ニッケイ新聞 2009年1月22日付け
イタリア政府は二十日、バチスチ容疑者の身柄引渡しで、ミケレ・ヴァレンシス駐伯イタリア大使が最高裁を通じブラジル政府へ圧力を強めてきたと二十一日付けエスタード紙が報じた。同容疑者は本国で終身刑を言い渡されており、ブラジルの最高裁が釈放を決定する前に伊政府の要請に応じるよう再度要求した。ジェンロ法相の亡命容認は、伊国での司法裁決を無効にしたというのだ。
駐伯伊大使は、伊政府の法律顧問でブラジルの司法制度に通じるナボル・ブリョンエス氏を伴って最高裁にメンデス長官を訪ね、同容疑者の政治亡命見直しを要請した。

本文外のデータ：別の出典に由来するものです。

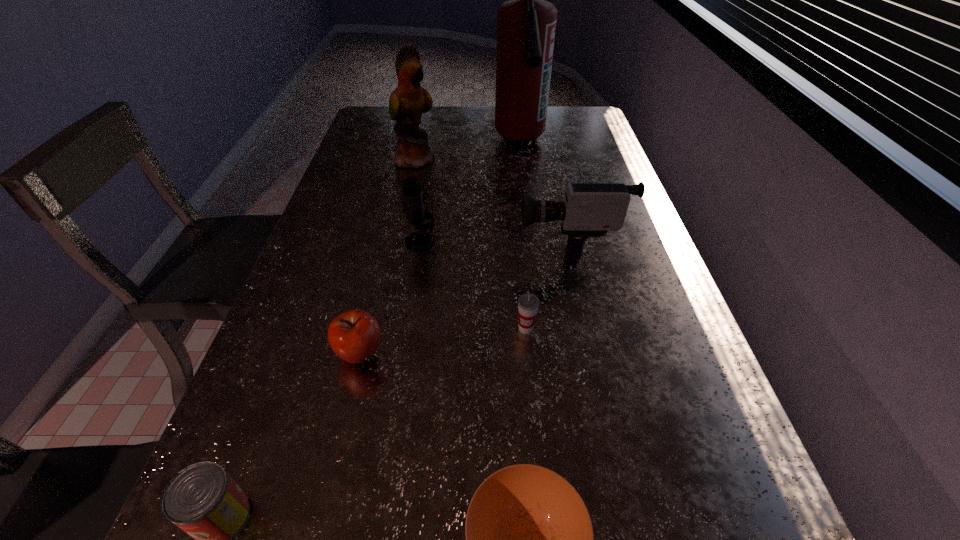 At what (x,y) coordinates should I click in order to perform the action: click on vacant region located on the recording direction of the camcorder. Please return your answer as a coordinate pair (x, y). The width and height of the screenshot is (960, 540). Looking at the image, I should click on (395, 242).

Where is `vacant region located 0.260m on the back of the microphone`? The image size is (960, 540). vacant region located 0.260m on the back of the microphone is located at coordinates (430, 179).

I want to click on vacant space located 0.090m on the right of the apple, so click(x=431, y=354).

This screenshot has width=960, height=540. In order to click on vacant area situated on the side of the cup with the logo in this screenshot , I will do `click(537, 447)`.

Locate an element on the screen. object located in the far edge section of the desktop is located at coordinates (526, 25).

The image size is (960, 540). I want to click on parrot that is positioned at the left edge, so click(x=409, y=100).

Identify the location of apple situated at the left edge. Image resolution: width=960 pixels, height=540 pixels. (354, 336).

This screenshot has height=540, width=960. Identify the location of object present at the right edge. (589, 210).

In the image, there is a desktop. Where is `free space at the left edge`? free space at the left edge is located at coordinates pos(392,148).

You are a GUI agent. You are given a task and a screenshot of the screen. Output one action in this format:
    pyautogui.click(x=<x>, y=<y>)
    Task: Click on the vacant space at the right edge
    The width and height of the screenshot is (960, 540).
    Given the screenshot: What is the action you would take?
    pyautogui.click(x=690, y=380)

最高裁長官は先週、検事総長に政治亡命の条件を規定する見解書を求めた。同容疑者の身柄引渡しを容認している検事総長の見解書提出は、予定期日はない。
これまでの状況から、伊政府が同容疑者の審理を継続する最高裁の保証を取り付けるのは、困難と見られる。最高裁は過去数年、政治犯について亡命法の適用判断をしたことはある。

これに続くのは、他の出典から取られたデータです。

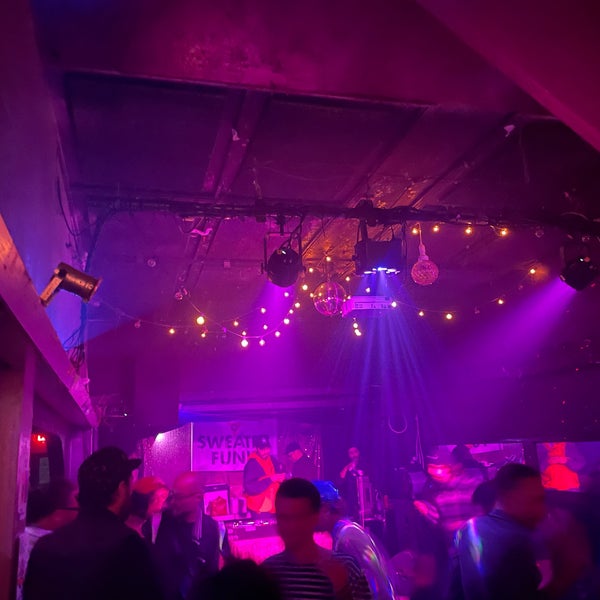 Locate an element on the screen. The width and height of the screenshot is (600, 600). ceiling is located at coordinates (292, 157).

法相が亡命適用を容認したことで身柄引渡しは困難になったと、最高裁は態度を保留している。法相判断の背景には、Farc(コロンビア解放前線)の活動に関与したオリヴェリオ・メジナ神父の亡命容認があった。
しかし、メジナ神父の亡命容認はConare(亡命審議会)で受理され、バチスチ容疑者は法相判断という相違がある。伊政府は、その隙間を狙ったらしい。
メジナ神父の場合、最高裁も亡命容認に同意した経緯がある。バチスチ容疑者の場合はConare決定に反し、法相と大統領により国家主権の見地で判断をした。

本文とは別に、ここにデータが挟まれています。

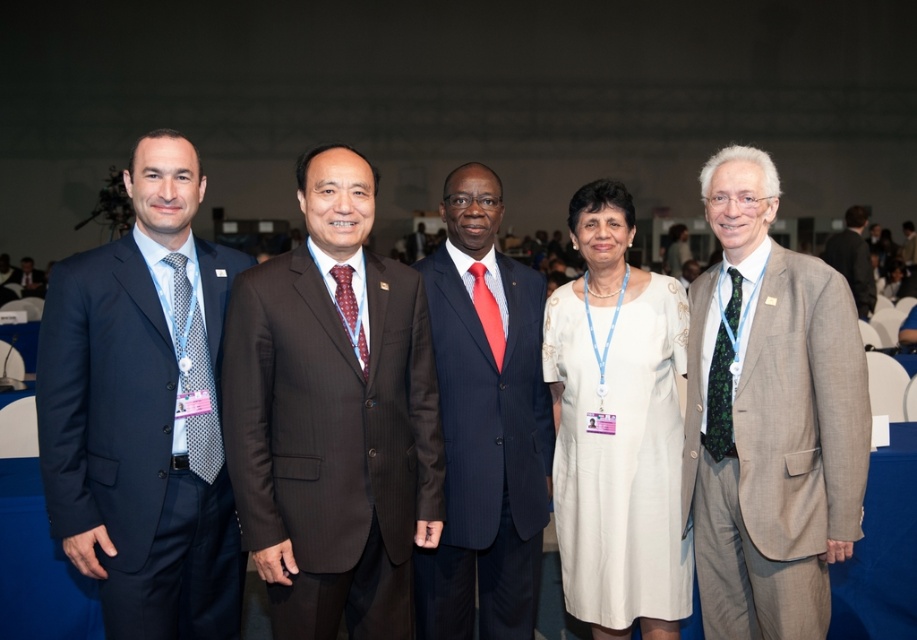 Who is positioned more to the right, dark brown suit at right or matte black suit at left?

Positioned to the right is dark brown suit at right.

Does dark brown suit at right have a lesser height compared to matte black suit at left?

In fact, dark brown suit at right may be taller than matte black suit at left.

Where is `dark brown suit at right`? Image resolution: width=917 pixels, height=640 pixels. dark brown suit at right is located at coordinates (853, 259).

Where is `dark brown suit at right`? The width and height of the screenshot is (917, 640). dark brown suit at right is located at coordinates (853, 259).

The image size is (917, 640). In order to click on navy blue suit at left in this screenshot , I will do point(144,410).

Does navy blue suit at left have a smaller size compared to white satin dress at center?

No.

Locate an element on the screen. navy blue suit at left is located at coordinates (144, 410).

The width and height of the screenshot is (917, 640). In order to click on navy blue suit at left in this screenshot , I will do (x=144, y=410).

Find the location of a particular element. The width and height of the screenshot is (917, 640). light brown wool suit at right is located at coordinates [769, 417].

Image resolution: width=917 pixels, height=640 pixels. Describe the element at coordinates (769, 417) in the screenshot. I see `light brown wool suit at right` at that location.

Is point (763, 285) behind point (854, 291)?

No.

Locate an element on the screen. light brown wool suit at right is located at coordinates (769, 417).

Conare判断と法相判断について最高裁でも、見解が異なるようだ。司法判断と司法権限は違うらしい。最高裁は二月、Conareのメンバーである閣僚十一人が休暇から帰り次第、審理を行うとした。
法相は大統領とアモリン外相を交え、法相判断と外交関係への影響を協議。三人が同件で集まるのは初めて。大統領は近日、伊大統領へ公式文書を送り、決着をつける考えのようだ。